Mesdames et messieurs les députés, le combat pour la parité n'est pas un combat idéologique : il n'est ni de gauche ni de droite, il n'oppose pas non plus les femmes aux hommes ni une génération à une autre et il ne s'agit pas de cocher une case dans un rapport RSE (responsabilité sociale des entreprises) à la fin de l'année ni de se battre pour la moitié du ciel. Le combat pour la parité est un enjeu de société qui nous concerne tous, un enjeu de justice, de valorisation des compétences et de performance ; c'est un défi culturel permanent pour, au bout du compte, que nous puissions tous vivre dans une société plus inclusive et plus égalitaire. Ce texte est équilibré et il accompagne le monde économique dans cette démarche de progrès vers la parité.

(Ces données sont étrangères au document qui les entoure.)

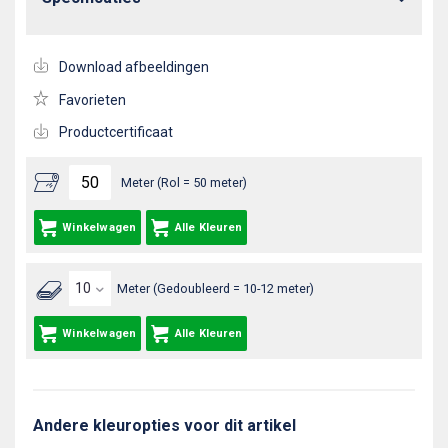
Download afbeeldingen
Favorieten
Productcertificaat
Meter (Rol = 50 meter)
Winkelwagen
Alle Kleuren
Meter (Gedoubleerd = 10-12 meter)
Winkelwagen
Alle Kleuren
Andere kleuropties voor dit artikel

Notre pays a l'occasion de porter haut le flambeau de l'égalité. Nous l'avons déjà fait par le passé et le monde post-covid nécessite à nouveau que nous ayons ce courage et cette ambition qui changera la vie de nombreuses femmes et inspirera le monde. Saisissons cette occasion : le présent texte n'ôte de droit à personne et son adoption grandira la société tout entière. Je salue le travail déjà accompli au terme d'un processus de concertation remarquable. Le Gouvernement soutient cette proposition de loi et je me réjouis de prendre part au débat sur chacun des amendements que vous présenterez.